CREATE TABLE my_ips (address INET);
INSERT INTO my_ips (address) VALUES ('192.168.1.1');
6. MACADDR: Storing MAC Addresses
The MACADDR type is used to store Media Access Control (MAC) addresses, which are unique identifiers assigned to network interfaces.
Use Case: Ideal for tracking devices in a network, such as routers, switches, or servers.
CREATE TABLE my_devices (mac MACADDR);
INSERT INTO my_devices (mac) VALUES ('00:14:22:01:23:45');
7. POINT: Representing Geometric Coordinates
The POINT type is a simple geometric data type used to store two-dimensional points (x, y).

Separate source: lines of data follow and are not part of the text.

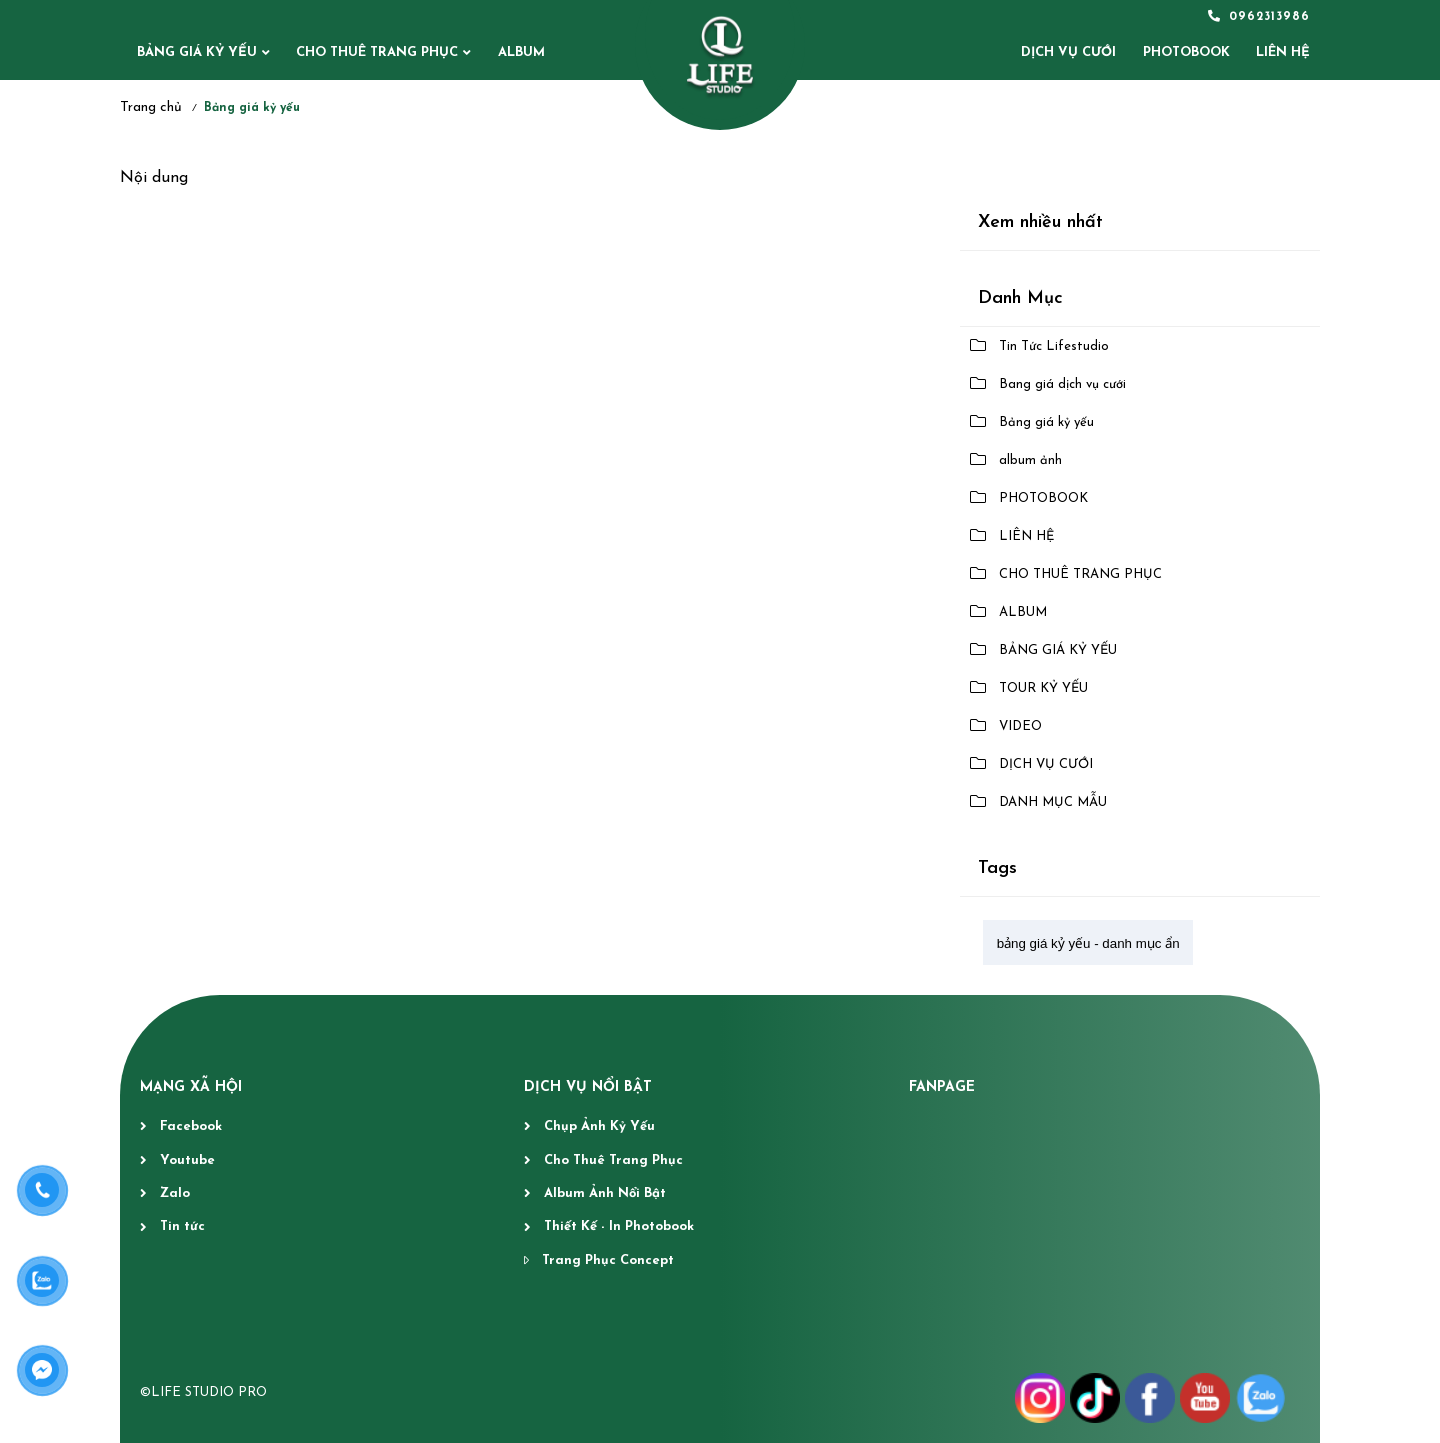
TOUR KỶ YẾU (1043, 688)
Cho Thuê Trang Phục (613, 1160)
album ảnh (1030, 460)
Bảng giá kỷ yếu (1046, 422)
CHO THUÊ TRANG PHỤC (377, 52)
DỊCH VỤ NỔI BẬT (588, 1087)
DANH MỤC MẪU (1053, 802)
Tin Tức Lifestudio (1054, 346)
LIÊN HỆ (1026, 536)
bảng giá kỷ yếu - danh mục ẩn (1088, 943)
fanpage (942, 1087)
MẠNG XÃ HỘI (191, 1087)
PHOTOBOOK (1043, 498)
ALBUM (521, 52)
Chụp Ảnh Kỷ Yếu (599, 1126)
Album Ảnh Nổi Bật (605, 1193)
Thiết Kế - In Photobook (619, 1226)
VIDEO (1020, 726)
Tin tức (182, 1226)
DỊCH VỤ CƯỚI (1046, 764)
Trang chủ (151, 107)
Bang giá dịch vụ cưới (1062, 384)
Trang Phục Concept (608, 1260)
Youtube (187, 1160)
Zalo (175, 1193)
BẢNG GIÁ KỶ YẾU (197, 52)
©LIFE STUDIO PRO (203, 1392)
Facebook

Use Case: Ideal for spatial applications, such as mapping, location tracking, and geometric calculations.
CREATE TABLE locations (coordinates POINT);
INSERT INTO locations (coordinates) VALUES ('(10, 20)');
8. LSEG (Line Segment): Storing a Line in 2D Space
The LSEG type represents a line segment in two-dimensional space. It is part of PostgreSQL's rich support for geometric data.
Use Case: Used in applications that require calculations with line segments, such as geographical mapping or engineering design.
CREATE TABLE lines (segment LSEG);
INSERT INTO lines (segment) VALUES ('[(1,1), (3,3)]');
9. BOX: Representing a Rectangular Box
The BOX data type represents a rectangle defined by two points, allowing you to store and manipulate rectangular shapes.
Use Case: Useful for applications dealing with bounding boxes or spatial areas.
CREATE TABLE boxes (area BOX);
INSERT INTO boxes (area) VALUES ('((1,1), (4,4))');
10. PATH: Storing a Geometric Path
The PATH type allows you to store a sequence of connected points, representing a path that can be either open or closed.
Use Case: Ideal for representing routes, trails, or any sequence of connected coordinates.
CREATE TABLE paths (route PATH);
INSERT INTO paths (route) VALUES ('[(0,0), (1,1), (2,2)]');
11. POLYGON: Storing a Polygon
The POLYGON type stores a closed shape defined by multiple points. It's often used in spatial data applications.
Use Case: Ideal for applications requiring polygon-based queries, such as geographic systems or CAD software.
CREATE TABLE shapes (area POLYGON);
INSERT INTO shapes (area) VALUES ('((0,0), (4,0), (4,4), (0,4))');
PostgreSQL's hidden or non-standard data types provide tools that can enhance the design and performance of your database applications. By leveraging specialized types like hstore, citext, JSONB, and geometric types, you can efficiently handle semi-structured data, perform case-insensitive queries, manage network-related information, and work with spatial data—making your database more flexible and optimized for unique use cases.
The ability to store and query complex data types, such as network addresses, geometric shapes, and key-value pairs, enables developers to create more sophisticated and performant systems without compromising scalability or maintainability. By understanding and utilizing these hidden data types, you can take full advantage of PostgreSQL's capabilities, improving both the efficiency and flexibility of your database designs.
Incorporating these data types into your projects can help you achieve better data organization, faster queries, and enhanced functionality, making PostgreSQL a valuable tool in your database toolkit.